From: karl williamson (
Date: Thu Mar 11 2010 - 11:34:01 CST

  • Next message: philip chastney: "Fw: Re: ß vs. ſs"

    Kenneth Whistler wrote:
    >>>> The loose matching rules in TR18 say to ignore white space, underscores,
    >>>> and hyphens. That means that someone could insert white space into the
    >>>> middle of what is supposed to be a single word, like
    >>>> \p{s c r i p t: greek}. Same for character names.
    >>> Actually, it doesn't mean that you can arbitrarily ignore
    >>> the identifier syntax of particular formalizations.
    >> I don't understand your sentence. I'm guessing you mean that
    >> 's c r i p t' is not the same as 'script', even though tr18 says "case
    >> distinctions, whitespace, hyphens, and underbar are ignored." If so,
    >> shouldn't tr18 be clarified?
    > I should have said "pattern syntax" rather than "identifier syntax"
    > in this case, but the point is that while UTS #18 makes
    > a general statement about how pattern matching for property
    > names and values should be done, you still have to pay attention
    > to the details of the actual implementations.
    > Without checking an actual implementation of java.util.regex Class
    > Pattern, I don't know whether:
    > \p{_________ -------s c r i p________--_- t ___: greek}
    > would actually match the Unicode Script property or would
    > throw a PatternSyntaxException.
    > You can try it and find out, I suppose. But that isn't
    > really so much an issue for UTS #18 but rather something to take
    > up with the implementers of Java, Perl, and other regex
    > engines.

    The reason I'm asking this is that I am an implementer of Perl's regex
    engine. I didn't realize that that fact would be germane to my
    question, so I didn't mention it. Sorry. I'm not interested in what's
    advisable or not to use; I'm interested in what the engine should accept
    versus throw an exception on, and hence how I need to write the engine.
      So I am seeking clarification of what TUS would like from an

    In the past Perl has not accepted the full loose matching rules, but now
    I have implemented what I thought were them for the soon-to-be-released
    Perl 5.12. Perl 5 is an open-source project; I am a volunteer with some
    background and interest in the topic, but not an expert. I am, however,
    an expert software developer, retired now, so I have some time to devote
    to this.

    Based on my reading of TR18 and UAX44, I changed the Perl regex engine
    so it would parse things like what Ken mentioned above:
    \p{_________ -------s c r i p________--_- t ___: greek}
    as meaning \p{script:greek}, without throwing an exception. Again, it's
    not advisable for someone to write something like that, but it appears
    to me to be permissible, and so I wrote the regex engine to handle it.

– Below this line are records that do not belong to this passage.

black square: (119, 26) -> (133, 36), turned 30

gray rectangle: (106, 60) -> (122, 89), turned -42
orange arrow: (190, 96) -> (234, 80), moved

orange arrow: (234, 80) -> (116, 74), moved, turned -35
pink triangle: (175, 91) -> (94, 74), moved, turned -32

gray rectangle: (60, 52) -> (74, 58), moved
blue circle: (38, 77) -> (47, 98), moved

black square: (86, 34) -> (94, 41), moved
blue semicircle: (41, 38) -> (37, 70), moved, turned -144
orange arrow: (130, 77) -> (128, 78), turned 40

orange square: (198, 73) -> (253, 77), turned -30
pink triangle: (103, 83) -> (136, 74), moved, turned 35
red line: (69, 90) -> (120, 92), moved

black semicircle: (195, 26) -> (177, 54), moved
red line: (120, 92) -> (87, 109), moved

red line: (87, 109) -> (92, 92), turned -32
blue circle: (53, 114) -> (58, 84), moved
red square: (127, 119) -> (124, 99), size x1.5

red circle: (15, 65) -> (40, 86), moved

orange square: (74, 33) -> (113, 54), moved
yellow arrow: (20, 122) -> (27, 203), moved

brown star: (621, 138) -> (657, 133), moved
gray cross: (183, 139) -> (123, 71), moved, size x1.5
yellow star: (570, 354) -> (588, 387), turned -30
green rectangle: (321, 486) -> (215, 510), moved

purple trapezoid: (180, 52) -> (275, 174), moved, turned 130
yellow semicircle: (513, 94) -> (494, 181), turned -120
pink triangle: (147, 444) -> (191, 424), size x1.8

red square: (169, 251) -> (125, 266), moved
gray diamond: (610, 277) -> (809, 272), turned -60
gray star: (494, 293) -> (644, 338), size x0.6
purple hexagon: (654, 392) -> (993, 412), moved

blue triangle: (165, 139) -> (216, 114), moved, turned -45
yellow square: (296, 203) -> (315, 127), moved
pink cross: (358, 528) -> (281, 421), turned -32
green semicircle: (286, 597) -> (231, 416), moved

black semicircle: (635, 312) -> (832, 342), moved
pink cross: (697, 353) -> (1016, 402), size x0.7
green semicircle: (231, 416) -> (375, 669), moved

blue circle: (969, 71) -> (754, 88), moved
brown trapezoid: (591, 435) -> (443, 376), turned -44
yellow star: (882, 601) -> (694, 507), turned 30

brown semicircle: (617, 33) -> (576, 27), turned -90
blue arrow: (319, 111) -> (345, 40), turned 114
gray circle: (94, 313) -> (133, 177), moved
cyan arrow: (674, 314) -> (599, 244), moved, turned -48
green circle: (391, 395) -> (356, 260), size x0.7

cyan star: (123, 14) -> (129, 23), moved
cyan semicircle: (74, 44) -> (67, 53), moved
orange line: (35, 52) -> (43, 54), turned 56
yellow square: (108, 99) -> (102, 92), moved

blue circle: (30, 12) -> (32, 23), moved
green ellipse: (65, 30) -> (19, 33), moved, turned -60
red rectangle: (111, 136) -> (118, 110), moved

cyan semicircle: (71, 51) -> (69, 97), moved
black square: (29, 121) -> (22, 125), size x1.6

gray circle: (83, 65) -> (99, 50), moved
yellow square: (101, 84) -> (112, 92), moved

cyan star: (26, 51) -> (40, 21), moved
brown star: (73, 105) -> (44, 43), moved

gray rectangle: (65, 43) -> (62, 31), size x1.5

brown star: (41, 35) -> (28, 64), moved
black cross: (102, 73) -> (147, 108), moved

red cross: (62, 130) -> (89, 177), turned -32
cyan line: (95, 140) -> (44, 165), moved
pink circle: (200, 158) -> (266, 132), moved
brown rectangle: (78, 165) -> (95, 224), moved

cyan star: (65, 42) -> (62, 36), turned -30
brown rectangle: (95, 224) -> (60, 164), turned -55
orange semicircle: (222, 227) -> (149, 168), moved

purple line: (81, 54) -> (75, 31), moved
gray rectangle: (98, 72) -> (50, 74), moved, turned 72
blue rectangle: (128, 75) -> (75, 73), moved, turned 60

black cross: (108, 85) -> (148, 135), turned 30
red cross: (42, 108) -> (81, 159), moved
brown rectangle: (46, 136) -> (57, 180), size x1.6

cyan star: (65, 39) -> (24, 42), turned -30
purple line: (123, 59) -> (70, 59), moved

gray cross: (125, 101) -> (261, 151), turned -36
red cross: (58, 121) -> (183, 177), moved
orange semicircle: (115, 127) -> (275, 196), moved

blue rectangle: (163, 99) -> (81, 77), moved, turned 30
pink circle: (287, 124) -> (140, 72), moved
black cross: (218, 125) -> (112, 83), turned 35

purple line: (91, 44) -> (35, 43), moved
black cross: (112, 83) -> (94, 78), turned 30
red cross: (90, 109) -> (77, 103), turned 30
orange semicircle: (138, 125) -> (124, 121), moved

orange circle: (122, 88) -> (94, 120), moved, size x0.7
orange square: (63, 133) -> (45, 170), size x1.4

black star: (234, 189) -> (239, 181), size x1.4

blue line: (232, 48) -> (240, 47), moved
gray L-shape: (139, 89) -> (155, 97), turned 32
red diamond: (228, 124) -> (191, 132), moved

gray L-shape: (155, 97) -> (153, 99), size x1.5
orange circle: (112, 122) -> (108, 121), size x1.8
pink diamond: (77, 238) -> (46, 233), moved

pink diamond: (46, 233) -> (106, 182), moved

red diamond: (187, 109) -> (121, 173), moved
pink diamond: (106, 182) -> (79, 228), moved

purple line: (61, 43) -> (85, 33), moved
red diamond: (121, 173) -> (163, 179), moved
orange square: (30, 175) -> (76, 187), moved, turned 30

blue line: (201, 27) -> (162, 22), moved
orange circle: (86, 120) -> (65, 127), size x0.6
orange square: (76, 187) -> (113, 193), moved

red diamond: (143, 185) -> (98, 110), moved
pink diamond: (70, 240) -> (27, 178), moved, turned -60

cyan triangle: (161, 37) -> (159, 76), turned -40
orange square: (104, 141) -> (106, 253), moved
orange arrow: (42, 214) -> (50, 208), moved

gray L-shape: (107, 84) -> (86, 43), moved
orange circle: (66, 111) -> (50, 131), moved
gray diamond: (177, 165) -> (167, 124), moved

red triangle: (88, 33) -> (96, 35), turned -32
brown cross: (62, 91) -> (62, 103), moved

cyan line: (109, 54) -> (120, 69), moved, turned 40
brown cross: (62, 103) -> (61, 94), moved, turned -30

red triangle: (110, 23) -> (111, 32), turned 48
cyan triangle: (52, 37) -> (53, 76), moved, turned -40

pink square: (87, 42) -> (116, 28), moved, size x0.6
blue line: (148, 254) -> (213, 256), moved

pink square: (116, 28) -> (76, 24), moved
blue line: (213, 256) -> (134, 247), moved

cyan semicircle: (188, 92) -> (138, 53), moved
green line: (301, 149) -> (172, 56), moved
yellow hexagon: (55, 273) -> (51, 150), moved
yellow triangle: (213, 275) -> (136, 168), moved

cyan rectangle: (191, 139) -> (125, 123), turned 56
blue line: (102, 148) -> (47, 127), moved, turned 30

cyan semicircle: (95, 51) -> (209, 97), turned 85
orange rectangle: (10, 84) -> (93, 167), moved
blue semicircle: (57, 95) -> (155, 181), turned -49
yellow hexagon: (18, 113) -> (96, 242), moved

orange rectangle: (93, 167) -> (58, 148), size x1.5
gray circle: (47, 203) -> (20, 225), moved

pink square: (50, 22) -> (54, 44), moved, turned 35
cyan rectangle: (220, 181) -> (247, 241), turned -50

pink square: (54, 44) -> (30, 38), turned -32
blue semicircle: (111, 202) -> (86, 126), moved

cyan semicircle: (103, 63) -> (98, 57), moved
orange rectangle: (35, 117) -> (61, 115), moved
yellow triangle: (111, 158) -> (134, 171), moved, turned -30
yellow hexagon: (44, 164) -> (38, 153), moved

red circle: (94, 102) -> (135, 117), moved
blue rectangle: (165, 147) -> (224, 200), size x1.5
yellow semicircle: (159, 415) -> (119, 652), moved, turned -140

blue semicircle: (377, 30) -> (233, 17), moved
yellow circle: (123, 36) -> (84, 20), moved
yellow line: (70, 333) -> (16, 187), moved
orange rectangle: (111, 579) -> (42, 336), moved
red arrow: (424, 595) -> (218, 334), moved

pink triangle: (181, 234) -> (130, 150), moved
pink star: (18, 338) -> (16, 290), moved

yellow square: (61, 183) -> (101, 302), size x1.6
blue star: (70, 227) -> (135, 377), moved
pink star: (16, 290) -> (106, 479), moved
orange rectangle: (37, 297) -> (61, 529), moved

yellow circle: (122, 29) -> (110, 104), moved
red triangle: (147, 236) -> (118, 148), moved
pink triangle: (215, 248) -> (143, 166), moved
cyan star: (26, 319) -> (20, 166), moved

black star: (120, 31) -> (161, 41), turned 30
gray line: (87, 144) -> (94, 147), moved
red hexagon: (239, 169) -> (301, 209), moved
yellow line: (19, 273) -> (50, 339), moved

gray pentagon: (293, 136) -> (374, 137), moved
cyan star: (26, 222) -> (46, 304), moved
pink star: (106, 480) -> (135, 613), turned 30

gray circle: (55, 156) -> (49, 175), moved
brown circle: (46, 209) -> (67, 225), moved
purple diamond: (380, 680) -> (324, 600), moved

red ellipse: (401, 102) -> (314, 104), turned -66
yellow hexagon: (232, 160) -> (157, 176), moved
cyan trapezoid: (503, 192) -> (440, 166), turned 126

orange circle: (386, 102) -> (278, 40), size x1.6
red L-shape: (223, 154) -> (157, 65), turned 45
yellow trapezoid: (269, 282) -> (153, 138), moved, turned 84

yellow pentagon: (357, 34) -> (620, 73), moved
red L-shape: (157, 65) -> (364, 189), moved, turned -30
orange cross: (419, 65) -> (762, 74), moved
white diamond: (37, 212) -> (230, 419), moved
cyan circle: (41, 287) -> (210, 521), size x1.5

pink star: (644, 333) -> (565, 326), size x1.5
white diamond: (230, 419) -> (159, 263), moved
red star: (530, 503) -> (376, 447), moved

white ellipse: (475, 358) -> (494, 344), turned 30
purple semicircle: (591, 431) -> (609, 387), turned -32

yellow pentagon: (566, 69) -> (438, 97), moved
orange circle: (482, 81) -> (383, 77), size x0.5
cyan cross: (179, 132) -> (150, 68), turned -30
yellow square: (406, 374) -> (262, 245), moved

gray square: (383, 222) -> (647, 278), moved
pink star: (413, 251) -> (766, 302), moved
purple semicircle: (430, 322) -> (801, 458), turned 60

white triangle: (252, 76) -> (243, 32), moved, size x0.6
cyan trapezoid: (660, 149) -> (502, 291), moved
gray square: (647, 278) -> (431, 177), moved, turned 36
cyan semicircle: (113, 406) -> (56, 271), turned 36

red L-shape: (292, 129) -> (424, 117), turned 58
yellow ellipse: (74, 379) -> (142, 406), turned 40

    I am starting out to add loose matching to the regex engine for
    character names for the next release of Perl 5 (and I anticipate adding
    support for named sequences in Perl by then, so for them as well).

    Effectively, it was pointed out that my reading of what I thought was
    the plain wording of the standard might be wrong, since, if there can be
    a space between any two characters, the concept of word is meaningless,
    and therefore the concept of a medial hyphen is as well. Conversely, if
    words can be run-on together, all hyphens (except at the very beginning
    and end of the string) become medial, and so the distinction is also

    >>> What it means is that such names as:
    >> What about
    >> ?
    > What about it?
    > "CHARACER BZ--ZT" won't loose match "CHARACTER BZZT", because
    > the first one is missing the "T" in "CHARACTER". But then,
    > I don't suppose that was your question.

    Sorry for the typo, and thanks for figuring out what I really meant.
    > The loose matching rules would not distinguish:
    > from
    > or for that matter, from
    > CHARACTER BZ---------------------------------------------------ZT
    > But if your question is, rather, would "CHARACTER BZ--ZT" be
    > allowed as a Unicode character name, the answer is no.
    > But the reason for that cannot be found in UTS #18. The reason
    > is because it would be stupid and pointless to name a character that way,
    > and the folks in the relevant maintenance committees are not
    > stupid.

    Of course
    > In general, if there is something unclear about matching rules
    > in the Unicode Standard, a more fruitful direction would be to
    > examine the relevant text in the proposed update for UAX #44
    > and suggest any required clarifications to the UTC, if there
    > really is an issue of ambiguity in that text. See:
    > --Ken

    Implementers need highly precise wording in a standard. So this
    sentence in the current UAX44 draft (thanks for the link) is problematic
    for me:

    UAX44-LM2. Ignore case, whitespace, underscore ('_'), and all medial
    hyphens except the hyphen in U+1180 HANGUL JUNGSEONG O-E.

    If whitespace is ignored, then all hyphens are medial, and as tr18
    points out, there would then be two other confusable cases, involving
    what you might think of as "initial" hyphens.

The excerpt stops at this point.